A few turns to and fro on the terrace sufficed for the conception and
maturing of the fib selected; a proof that Sir Peter was a practised
fibber. He re-entered the house, passed into her ladyship's habitual
sitting-room, and said with careless gayety, "My old friend the Duke
of Clareville is just setting off on a tour to Switzerland with his
family. His youngest daughter, Lady Jane, is a pretty girl, and would
not be a bad match for Kenelm."

"Lady Jane, the youngest daughter with fair hair, whom I saw last as a
very charming child, nursing a lovely doll presented to her by the
Empress Eugenie,--a good match indeed for Kenelm."

"I am glad you agree with me. Would it not be a favourable step
towards that alliance, and an excellent thing for Kenelm generally, if
he were to visit the Continent as one of the Duke's travelling party?"

"Of course it would."

"Then you approve what I have done; the Duke starts the day after
to-morrow, and I have packed Kenelm off to town, with a letter to my
old friend. You will excuse all leave taking. You know that though
the best of sons he is an odd fellow; and seeing that I had talked him
into it, I struck while the iron was hot, and sent him off by the
express at nine o'clock this morning, for fear that if I allowed any
delay he would talk himself out of it."

"Do you mean to say Kenelm is actually gone? Good gracious."

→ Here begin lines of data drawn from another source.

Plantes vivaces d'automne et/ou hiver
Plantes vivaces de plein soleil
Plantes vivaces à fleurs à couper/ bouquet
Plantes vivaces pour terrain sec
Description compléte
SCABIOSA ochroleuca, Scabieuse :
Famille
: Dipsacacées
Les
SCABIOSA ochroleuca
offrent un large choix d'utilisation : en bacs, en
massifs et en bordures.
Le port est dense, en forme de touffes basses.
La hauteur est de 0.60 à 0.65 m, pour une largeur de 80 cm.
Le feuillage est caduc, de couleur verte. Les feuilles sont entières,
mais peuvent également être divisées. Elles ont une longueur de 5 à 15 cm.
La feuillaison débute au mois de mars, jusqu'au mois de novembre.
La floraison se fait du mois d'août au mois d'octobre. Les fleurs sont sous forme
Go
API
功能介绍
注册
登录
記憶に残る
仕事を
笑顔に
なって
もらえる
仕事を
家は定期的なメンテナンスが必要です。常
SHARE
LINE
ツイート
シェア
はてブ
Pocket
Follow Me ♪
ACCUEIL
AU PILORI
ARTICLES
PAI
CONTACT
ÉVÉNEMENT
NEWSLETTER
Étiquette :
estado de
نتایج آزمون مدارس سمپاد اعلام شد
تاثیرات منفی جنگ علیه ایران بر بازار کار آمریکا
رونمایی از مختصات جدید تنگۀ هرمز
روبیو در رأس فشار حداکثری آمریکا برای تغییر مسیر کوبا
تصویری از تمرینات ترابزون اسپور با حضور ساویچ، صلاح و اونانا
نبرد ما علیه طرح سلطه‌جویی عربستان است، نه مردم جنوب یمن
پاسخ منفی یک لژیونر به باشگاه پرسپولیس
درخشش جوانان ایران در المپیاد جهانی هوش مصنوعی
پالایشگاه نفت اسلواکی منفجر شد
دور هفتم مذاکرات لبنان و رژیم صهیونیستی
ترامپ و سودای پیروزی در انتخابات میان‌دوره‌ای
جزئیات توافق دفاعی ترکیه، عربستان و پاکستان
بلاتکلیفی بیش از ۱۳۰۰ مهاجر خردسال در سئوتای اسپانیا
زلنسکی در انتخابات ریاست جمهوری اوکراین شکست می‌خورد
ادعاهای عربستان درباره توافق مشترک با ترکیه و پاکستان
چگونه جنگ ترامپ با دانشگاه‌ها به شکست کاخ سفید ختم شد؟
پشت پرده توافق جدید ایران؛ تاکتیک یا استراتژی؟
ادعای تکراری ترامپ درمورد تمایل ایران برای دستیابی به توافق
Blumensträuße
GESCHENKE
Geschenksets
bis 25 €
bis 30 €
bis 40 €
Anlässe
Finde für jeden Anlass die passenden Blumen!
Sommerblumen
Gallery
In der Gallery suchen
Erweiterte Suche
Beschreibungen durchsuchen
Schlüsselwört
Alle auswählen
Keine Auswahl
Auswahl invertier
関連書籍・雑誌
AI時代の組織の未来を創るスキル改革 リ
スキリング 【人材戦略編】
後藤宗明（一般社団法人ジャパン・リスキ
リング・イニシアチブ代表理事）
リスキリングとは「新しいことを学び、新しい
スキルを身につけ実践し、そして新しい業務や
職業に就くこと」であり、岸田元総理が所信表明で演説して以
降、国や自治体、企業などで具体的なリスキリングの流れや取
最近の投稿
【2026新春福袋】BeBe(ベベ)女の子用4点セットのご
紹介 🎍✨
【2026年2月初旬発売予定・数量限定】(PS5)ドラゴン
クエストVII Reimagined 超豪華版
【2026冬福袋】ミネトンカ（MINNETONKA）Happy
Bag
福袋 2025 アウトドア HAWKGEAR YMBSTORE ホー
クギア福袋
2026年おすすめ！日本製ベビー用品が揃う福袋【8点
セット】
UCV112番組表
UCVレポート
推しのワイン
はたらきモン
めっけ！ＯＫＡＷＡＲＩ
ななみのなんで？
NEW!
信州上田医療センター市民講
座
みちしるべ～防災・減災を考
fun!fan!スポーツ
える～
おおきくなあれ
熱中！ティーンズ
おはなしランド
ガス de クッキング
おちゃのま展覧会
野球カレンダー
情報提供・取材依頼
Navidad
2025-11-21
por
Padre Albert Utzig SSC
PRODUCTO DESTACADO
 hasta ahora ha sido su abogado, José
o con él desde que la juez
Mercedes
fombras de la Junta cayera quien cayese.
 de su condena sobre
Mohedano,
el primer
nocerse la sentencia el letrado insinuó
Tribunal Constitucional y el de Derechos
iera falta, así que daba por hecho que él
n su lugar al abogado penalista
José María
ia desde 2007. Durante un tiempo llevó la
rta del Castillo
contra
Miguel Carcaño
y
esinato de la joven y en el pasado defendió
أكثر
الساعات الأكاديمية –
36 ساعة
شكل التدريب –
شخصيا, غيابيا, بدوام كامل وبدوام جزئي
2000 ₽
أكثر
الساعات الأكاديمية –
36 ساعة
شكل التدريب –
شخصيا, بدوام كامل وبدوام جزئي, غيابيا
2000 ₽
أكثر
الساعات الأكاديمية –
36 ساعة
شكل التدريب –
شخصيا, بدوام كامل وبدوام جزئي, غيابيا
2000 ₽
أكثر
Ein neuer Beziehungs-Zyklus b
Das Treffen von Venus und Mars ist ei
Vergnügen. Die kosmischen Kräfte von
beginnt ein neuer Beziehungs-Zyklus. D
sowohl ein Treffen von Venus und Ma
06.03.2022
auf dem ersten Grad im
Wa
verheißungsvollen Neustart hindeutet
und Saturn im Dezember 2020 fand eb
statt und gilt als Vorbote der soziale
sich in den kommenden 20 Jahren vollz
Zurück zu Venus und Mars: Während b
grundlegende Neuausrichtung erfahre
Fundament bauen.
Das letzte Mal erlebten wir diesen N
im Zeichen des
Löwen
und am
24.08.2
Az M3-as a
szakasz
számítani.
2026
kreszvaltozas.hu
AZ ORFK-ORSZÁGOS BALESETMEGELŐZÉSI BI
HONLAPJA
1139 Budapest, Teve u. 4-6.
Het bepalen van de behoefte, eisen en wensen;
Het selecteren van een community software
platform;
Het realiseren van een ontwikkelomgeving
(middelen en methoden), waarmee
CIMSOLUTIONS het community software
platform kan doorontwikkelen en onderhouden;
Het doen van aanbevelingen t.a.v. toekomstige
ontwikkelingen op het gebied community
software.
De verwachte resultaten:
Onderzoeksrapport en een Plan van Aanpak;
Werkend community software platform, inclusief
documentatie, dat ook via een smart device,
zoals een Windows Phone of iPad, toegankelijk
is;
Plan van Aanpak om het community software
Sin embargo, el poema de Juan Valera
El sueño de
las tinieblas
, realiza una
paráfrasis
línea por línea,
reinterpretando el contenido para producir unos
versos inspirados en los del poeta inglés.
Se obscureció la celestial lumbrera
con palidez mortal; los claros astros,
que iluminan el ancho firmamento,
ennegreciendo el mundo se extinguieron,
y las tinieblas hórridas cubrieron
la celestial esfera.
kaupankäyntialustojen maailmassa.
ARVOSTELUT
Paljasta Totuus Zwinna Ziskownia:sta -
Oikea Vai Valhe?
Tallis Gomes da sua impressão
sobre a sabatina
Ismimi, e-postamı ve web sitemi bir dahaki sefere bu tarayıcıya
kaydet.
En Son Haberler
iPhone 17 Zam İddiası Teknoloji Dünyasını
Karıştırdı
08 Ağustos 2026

Sir Peter stole softly from the room, and summoning his valet, said,
"I have sent Mr. Chillingly to London. Pack up the clothes he is
likely to want, so that he can have them sent at once, whenever he
writes for them."

And thus, by a judicious violation of truth on the part of his father,
that exemplary truth-teller Kenelm Chillingly saved the honour of his
house and his own reputation from the breath of scandal and the
inquisition of the police. He was not "THE MAN WHO HAD DISAPPEARED."